[Records from a data collection]
==================================================

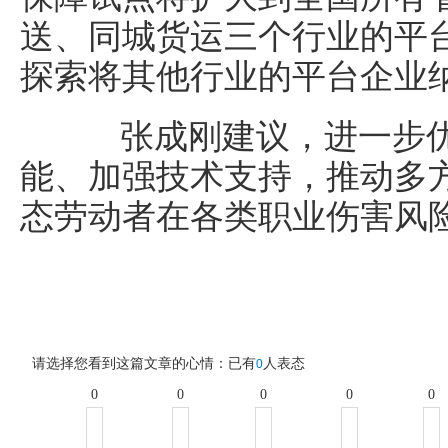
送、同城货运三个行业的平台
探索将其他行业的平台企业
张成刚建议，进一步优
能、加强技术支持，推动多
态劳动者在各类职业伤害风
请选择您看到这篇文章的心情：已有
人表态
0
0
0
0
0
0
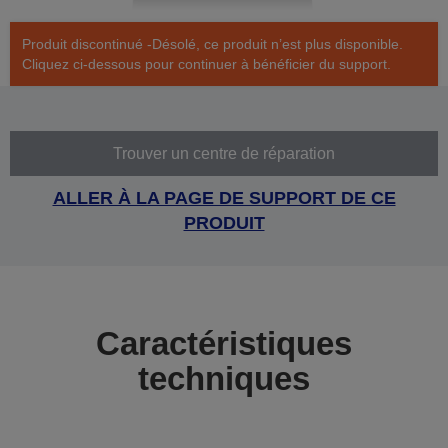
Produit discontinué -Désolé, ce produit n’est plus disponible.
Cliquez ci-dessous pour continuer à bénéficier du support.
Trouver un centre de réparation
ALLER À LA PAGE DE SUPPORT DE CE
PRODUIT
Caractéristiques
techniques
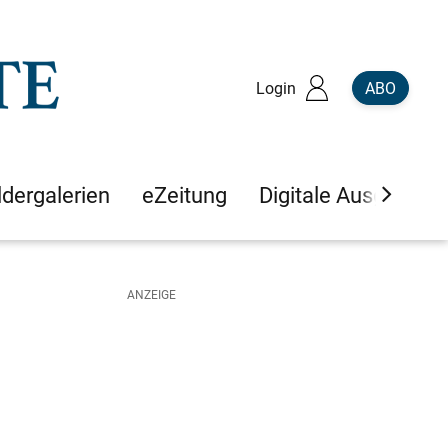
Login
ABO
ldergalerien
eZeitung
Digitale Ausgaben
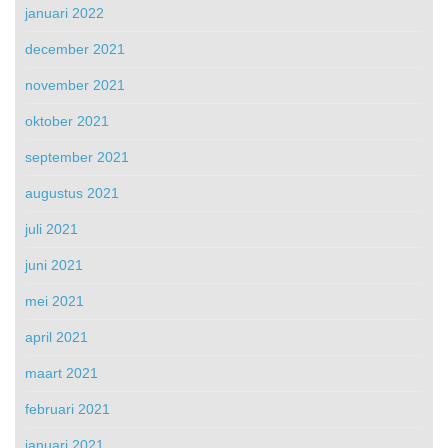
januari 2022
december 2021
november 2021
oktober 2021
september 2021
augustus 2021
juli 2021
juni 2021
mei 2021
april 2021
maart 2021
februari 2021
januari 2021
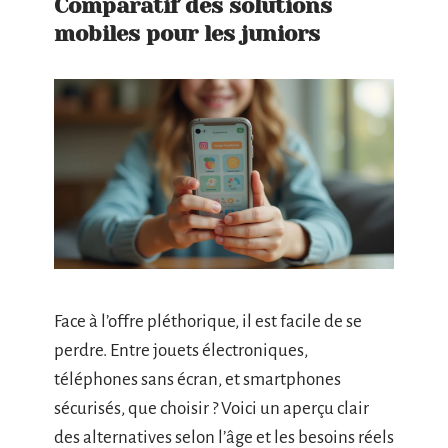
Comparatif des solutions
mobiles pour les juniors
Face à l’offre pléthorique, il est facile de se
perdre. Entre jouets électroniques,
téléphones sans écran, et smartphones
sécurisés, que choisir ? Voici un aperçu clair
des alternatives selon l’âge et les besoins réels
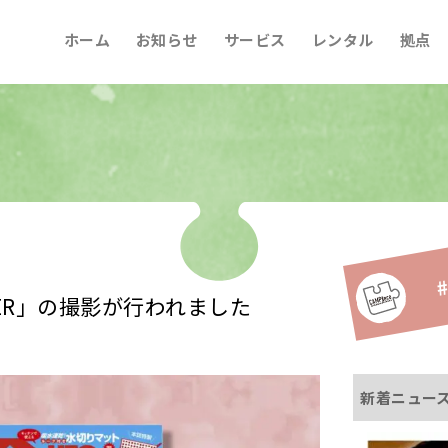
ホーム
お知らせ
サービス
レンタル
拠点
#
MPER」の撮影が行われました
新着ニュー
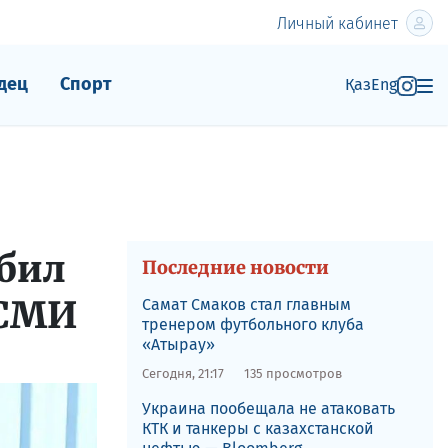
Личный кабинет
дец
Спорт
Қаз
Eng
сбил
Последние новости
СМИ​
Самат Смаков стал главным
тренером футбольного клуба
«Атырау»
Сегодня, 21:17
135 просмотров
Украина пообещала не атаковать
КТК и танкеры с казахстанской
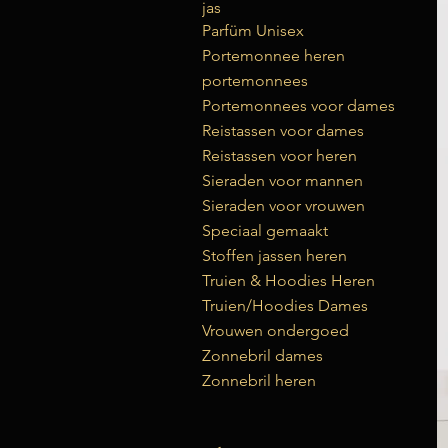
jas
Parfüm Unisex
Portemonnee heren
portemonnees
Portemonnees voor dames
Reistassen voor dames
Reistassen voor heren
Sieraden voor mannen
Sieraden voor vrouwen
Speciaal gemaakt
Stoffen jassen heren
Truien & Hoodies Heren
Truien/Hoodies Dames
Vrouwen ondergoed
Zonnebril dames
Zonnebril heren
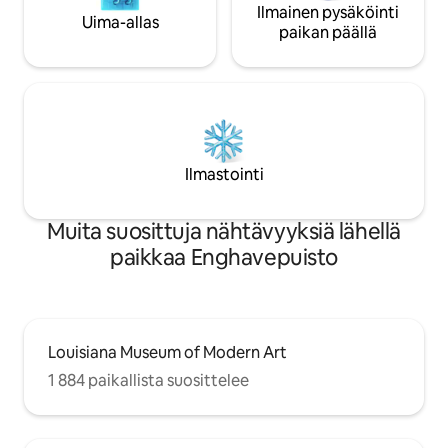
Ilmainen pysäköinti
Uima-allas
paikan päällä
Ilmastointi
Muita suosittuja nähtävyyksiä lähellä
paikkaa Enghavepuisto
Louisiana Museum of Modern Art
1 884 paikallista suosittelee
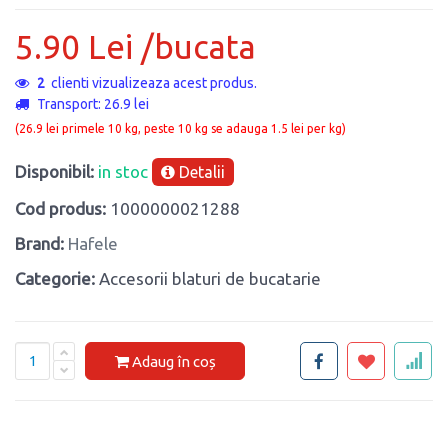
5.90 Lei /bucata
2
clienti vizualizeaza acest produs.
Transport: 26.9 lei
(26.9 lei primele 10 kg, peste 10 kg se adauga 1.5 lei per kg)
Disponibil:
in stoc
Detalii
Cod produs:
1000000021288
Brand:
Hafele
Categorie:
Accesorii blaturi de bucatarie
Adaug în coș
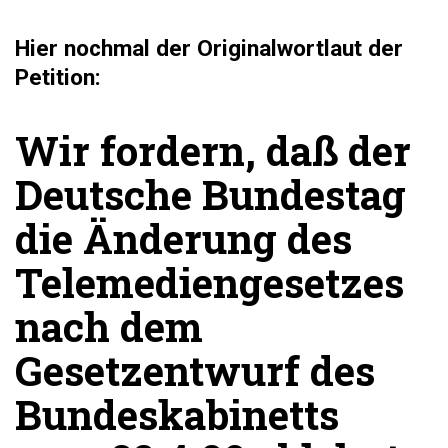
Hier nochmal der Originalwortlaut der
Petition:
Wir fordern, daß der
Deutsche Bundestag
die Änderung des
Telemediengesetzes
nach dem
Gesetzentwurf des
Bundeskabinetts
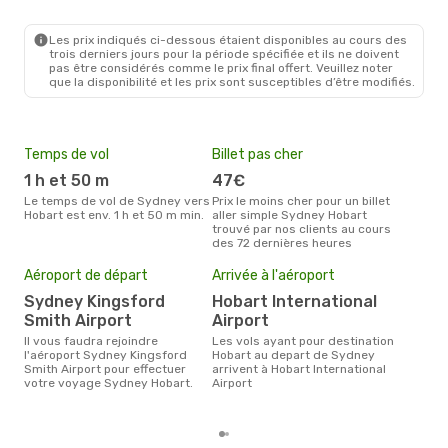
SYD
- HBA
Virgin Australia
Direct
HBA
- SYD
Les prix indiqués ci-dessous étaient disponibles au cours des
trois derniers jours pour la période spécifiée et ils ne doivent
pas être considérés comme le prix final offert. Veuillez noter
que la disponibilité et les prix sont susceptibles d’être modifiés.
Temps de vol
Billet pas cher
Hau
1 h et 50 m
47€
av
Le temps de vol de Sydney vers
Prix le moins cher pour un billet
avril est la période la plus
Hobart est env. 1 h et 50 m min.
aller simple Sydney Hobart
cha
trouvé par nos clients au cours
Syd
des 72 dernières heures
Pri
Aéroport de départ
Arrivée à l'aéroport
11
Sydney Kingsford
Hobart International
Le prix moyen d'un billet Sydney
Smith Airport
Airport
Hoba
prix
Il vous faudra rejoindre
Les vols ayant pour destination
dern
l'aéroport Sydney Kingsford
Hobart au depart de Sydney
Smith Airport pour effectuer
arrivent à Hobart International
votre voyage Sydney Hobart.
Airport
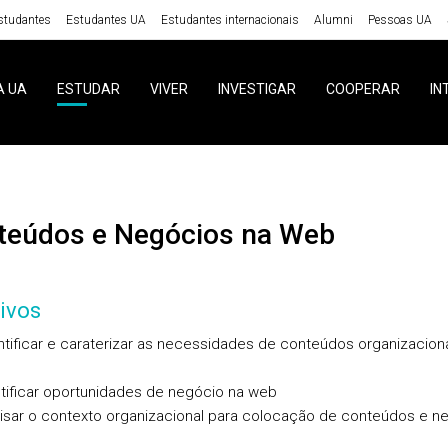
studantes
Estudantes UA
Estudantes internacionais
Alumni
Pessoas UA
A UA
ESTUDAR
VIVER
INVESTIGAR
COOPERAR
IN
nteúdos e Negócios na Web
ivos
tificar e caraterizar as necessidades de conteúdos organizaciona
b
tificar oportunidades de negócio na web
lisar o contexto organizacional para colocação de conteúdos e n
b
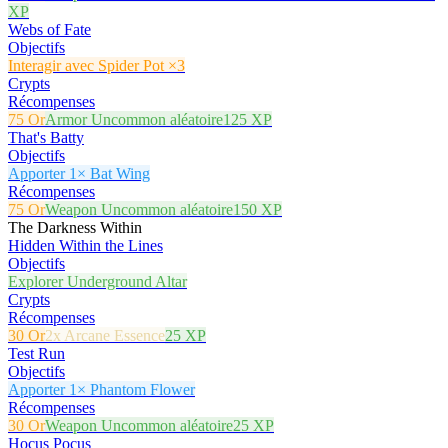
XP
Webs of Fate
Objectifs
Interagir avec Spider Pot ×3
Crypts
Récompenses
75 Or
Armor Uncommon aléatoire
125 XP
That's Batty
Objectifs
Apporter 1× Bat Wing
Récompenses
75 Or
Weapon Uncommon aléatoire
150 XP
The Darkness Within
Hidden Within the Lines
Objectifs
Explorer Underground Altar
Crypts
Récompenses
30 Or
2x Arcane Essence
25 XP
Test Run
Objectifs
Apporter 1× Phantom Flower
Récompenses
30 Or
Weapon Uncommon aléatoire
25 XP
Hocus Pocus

==================================================

EXERCISE AIM:
Gather up the lines containing the word "Apporter" from these records and copy them.

EXERCISE SOLUTION:
Apporter 1× Bat Wing
Apporter 1× Phantom Flower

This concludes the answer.